The big and controversial question centered on whether the villagers wanted the money disbursed directly to them or whether it should be handled by an intermediate government agency. Both the Bank representative and the villagers knew that the Moroccan agency in question would skim some portion of the funds. The Bank was frustrated, therefore, that the villagers decided to let this agency deal with the funds. The representative from the Bank labored to explain the advantages of getting the money directly, and he seemed to think the villagers rather stupid for letting an intermediate agency into the mix. The villagers were not stupid at all. They knew that they would have to pay out a portion of the funds one way or another. They were afraid that if they got the money first they would have to pay the officials anyway and still be accountable to the Bank for all the money. They might end up in trouble with this Bank, a powerful agency they could not control or quite comprehend. From their perspective it made far more sense to just take what the agency in question did not skim and thereby avoid any question of impropriety on their part.
Language matters here in
simple terms of comprehension, but also in the sense that people who can
claim that comprehension are in a powerful position. The man who
hosted the party was not keen to take control of this stage of the deal
and ask for the money directly. It is a safe bet, however, that he
will have much to say about what to do with whatever money finally filters
down. When local decisions have to be made about which canals to
be improved or where to build a cement water storage cistern, he will have
significant influence. The host managed to present a plausible claim
that he had the linguistic resources necessary to lead the villagers in
a rapidly changing political climate.
Increasingly the social and political ambit of Tashelhit speaking mountain farmers includes Arabic speaking schoolteachers and government officials, French, German, and English speaking development agents, and rising numbers of circulating migrant workers. This expanding movement and interaction generates a real and increasing cognizance in the mountains that life without electricity, adequate medical care, or sanitation facilities is less than wholly adequate. Such social changes have also served to foreground what long remained a centrally invisible fact about these Moroccan farmers: they’re Imazighen, Berbers. They don’t speak the national language. With religious, social and economic unrest dominating the news in and on Morocco, cultural politics have gone relatively unnoticed. Within the realm of cultural politics, developments in the countryside are perhaps the most difficult to ascertain. Aided by new communications media, urban Amazigh activists have managed to articulate a sense of cultural identity as Imazighen, but in the countryside there are no demonstrations and no press releases, no Internet discussion groups, magazines or newsletters. In much of the mountains radio reception is patchy and illiteracy is almost total. Still, here too there are shifts in how Berber speakers see themselves and their world and these shifts in perception articulate with larger processes of migration, educational policies and development projects.
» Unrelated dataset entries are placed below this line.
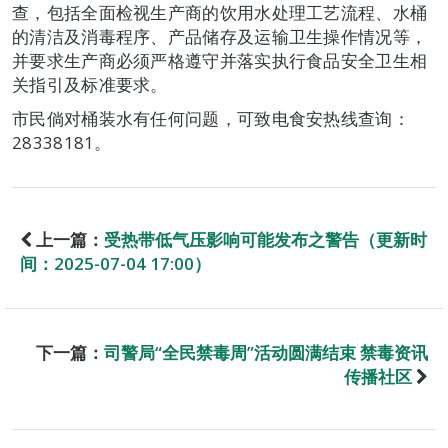
查，包括全面检视生产商的饮用水处理工艺流程、水桶
的清洁及消毒程序、产品储存及运输卫生操作情况等，
并要求生产商必须严格遵守并落实执行食品安全卫生相
关指引及标准要求。
市民倘对桶装水有任何问题，可致电食安热线查询：
28338181。
上一篇：
受热带低气压影响可能发布之警告（更新时
间：2025-07-04 17:00）
下一篇：
司警局“全民禁毒周”活动圆满结束 禁毒资讯
传播社区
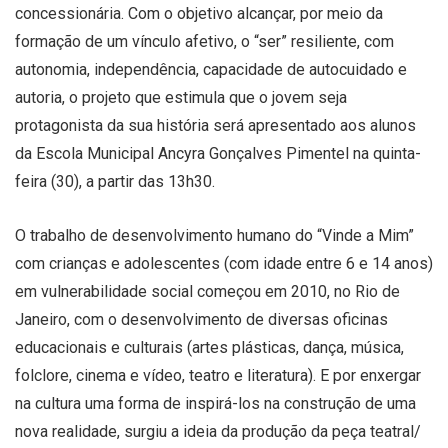
concessionária. Com o objetivo alcançar, por meio da
formação de um vínculo afetivo, o “ser” resiliente, com
autonomia, independência, capacidade de autocuidado e
autoria, o projeto que estimula que o jovem seja
protagonista da sua história será apresentado aos alunos
da Escola Municipal Ancyra Gonçalves Pimentel na quinta-
feira (30), a partir das 13h30.
O trabalho de desenvolvimento humano do “Vinde a Mim”
com crianças e adolescentes (com idade entre 6 e 14 anos)
em vulnerabilidade social começou em 2010, no Rio de
Janeiro, com o desenvolvimento de diversas oficinas
educacionais e culturais (artes plásticas, dança, música,
folclore, cinema e vídeo, teatro e literatura). E por enxergar
na cultura uma forma de inspirá-los na construção de uma
nova realidade, surgiu a ideia da produção da peça teatral/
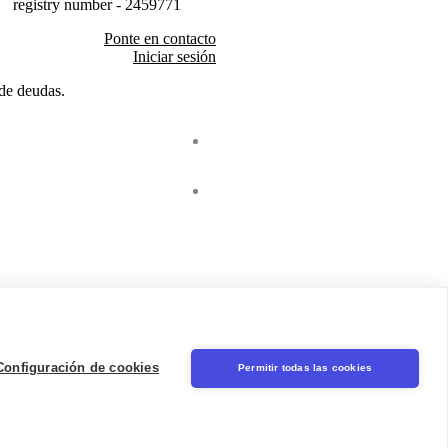
registry number - 2459771
Ponte en contacto
Iniciar sesión
 de deudas.
Seal
LinkedIn
Configuración de cookies
Permitir todas las cookies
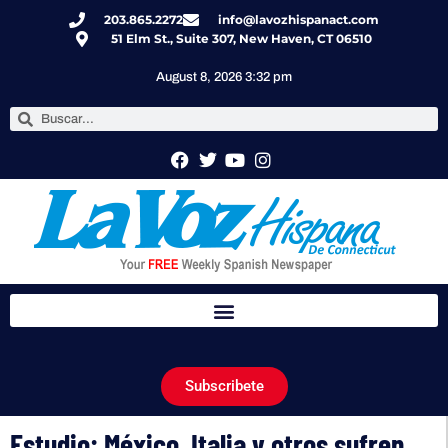
203.865.2272
info@lavozhispanact.com
51 Elm St., Suite 307, New Haven, CT 06510
August 8, 2026 3:32 pm
Subscribete
Estudio: México, Italia y otros sufren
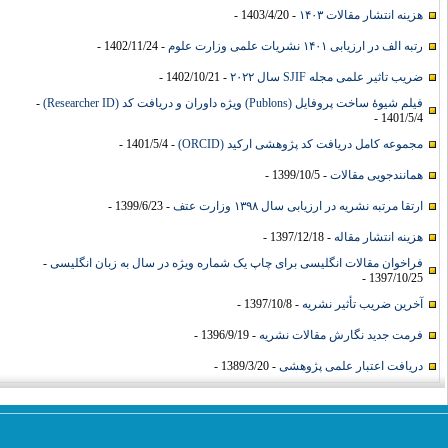
هزینه انتشار مقالات ۱۴۰۳
- 1403/4/20 -
رتبه الف در ارزیابی ۱۴۰۱ نشریات علمی وزارت علوم
- 1402/11/24 -
ضریب تاثیر علمی مجله SJIF سال ۲۰۲۲
- 1402/10/21 -
فیلم شیوۀ ساخت پروفایل (Publons) ویژه داوران و دریافت کد (Researcher ID)
-
1401/5/4 -
مجموعه کامل دریافت کد پژوهشی ارکید (ORCID)
- 1401/5/4 -
همانندجویی مقالات
- 1399/10/5 -
ارتقا مرتبه نشریه در ارزیابی سال ۱۳۹۸ وزارت عتف
- 1399/6/23 -
هزینه انتشار مقاله
- 1397/12/18 -
فراخوان مقالات انگلیسی برای چاپ یک شماره ویژه در سال به زبان انگلیسی
-
1397/10/25 -
آخرین ضریب تأثیر نشریه
- 1397/10/8 -
فرمت جدید نگارش مقالات نشریه
- 1396/9/19 -
دریافت اعتبار علمی پژوهشی
- 1389/3/20 -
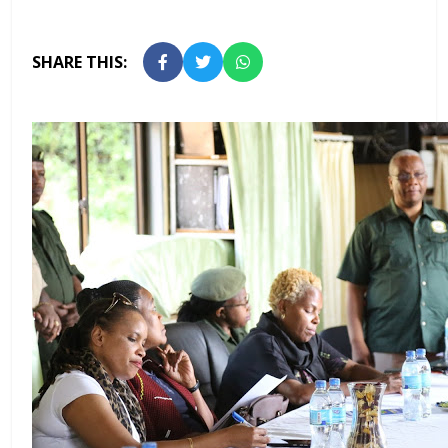
SHARE THIS:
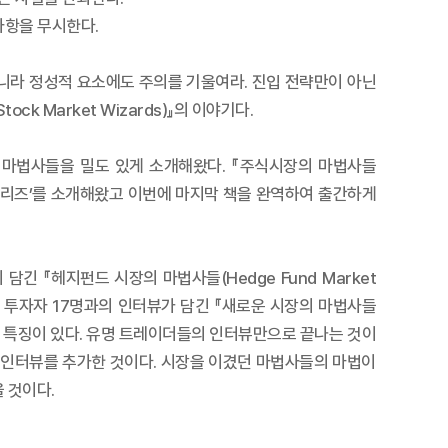
사항을 무시한다.
아니라 정성적 요소에도 주의를 기울여라. 진입 전략만이 아닌
 Market Wizards)』의 이야기다.
 마법사들을 밀도 있게 소개해왔다. 『주식시장의 마법사들
법사 시리즈’를 소개해왔고 이번에 마지막 책을 완역하여 출간하게
담긴 『헤지펀드 시장의 마법사들(Hedge Fund Market
고 투자자 17명과의 인터뷰가 담긴 『새로운 시장의 마법사들
독특한 특징이 있다. 유명 트레이더들의 인터뷰만으로 끝나는 것이
 인터뷰를 추가한 것이다. 시장을 이겼던 마법사들의 마법이
 것이다.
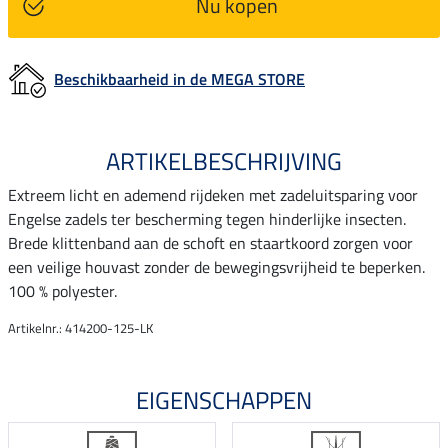
Nu kopen
Beschikbaarheid in de MEGA STORE
ARTIKELBESCHRIJVING
Extreem licht en ademend rijdeken met zadeluitsparing voor
Engelse zadels ter bescherming tegen hinderlijke insecten.
Brede klittenband aan de schoft en staartkoord zorgen voor
een veilige houvast zonder de bewegingsvrijheid te beperken.
100 % polyester.
Artikelnr.: 414200-125-LK
EIGENSCHAPPEN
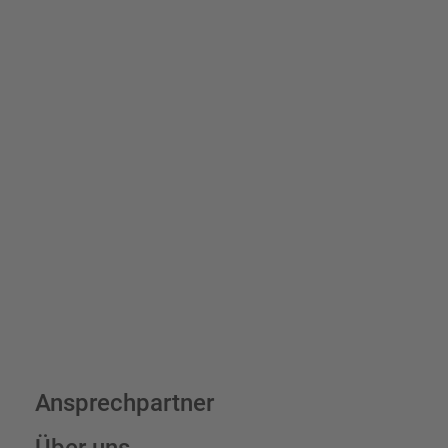
Schilder und Aufkleber.
Bis zu einem Online-Bestellwert von 250,- € (exkl. MwSt.)
verrechnen wir eine Verpackungs- und Versandpauschale von
7,95 € (exkl. MwSt.) , darüber erfolgt der Versand fracht- und
verpackungsfrei.
Schilderkonfigurator
Ansprechpartner
Über uns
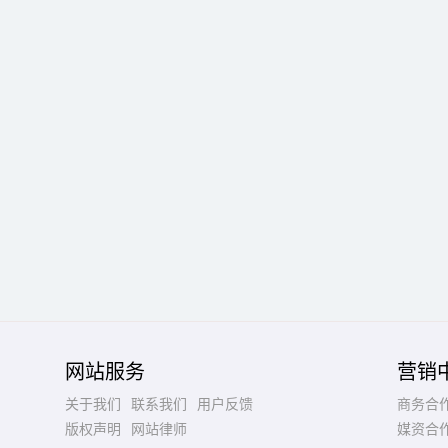
网站服务
营销
关于我们
联系我们
用户反馈
商务合
版权声明
网站律师
媒资合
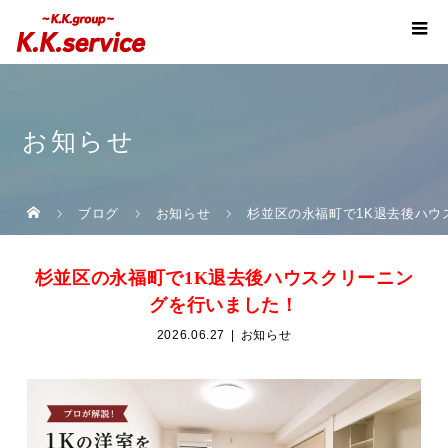
お知らせ
ブログ
お知らせ
杉並区の永福町で1K退去後ハウ
杉並区の永福町で1K退去後ハウスクリーニン
グを行いました！
2026.06.27
お知らせ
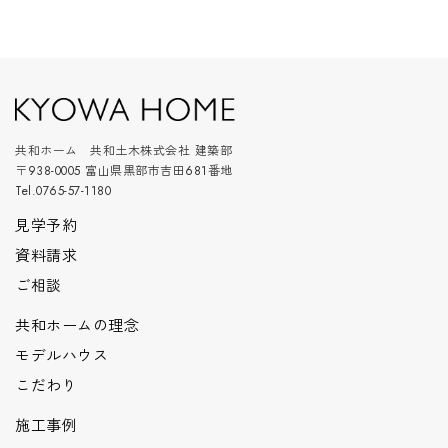
共和ホーム 共和土木株式会社 建築部
〒938-0005 富山県黒部市吉田681番地
Tel.0765-57-1180
見学予約
資料請求
ご相談
共和ホームの理念
モデルハウス
こだわり
施工事例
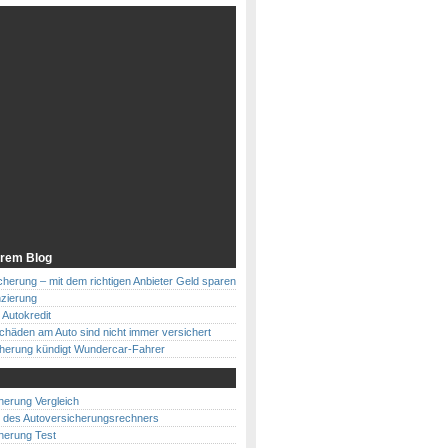
rem Blog
herung – mit dem richtigen Anbieter Geld sparen
nzierung
Autokredit
chäden am Auto sind nicht immer versichert
cherung kündigt Wundercar-Fahrer
herung Vergleich
 des Autoversicherungsrechners
herung Test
As Micaela di Leonardo has written, “The real key to the perception of cultural difference is politics” (Di Leonardo 1997:64). It remains to be seen how these changes in cultural perception in the middle of nowhere will play out on the main stage of Moroccan politics.
Di Leonardo, M. (1997). White Lies, Black Myths: Rape, Race, and the Black “Underclass”. The Gender/ Sexuality Reader. R. N. Lancaster and M. di Leonardo. New York, Routledge: 53-68.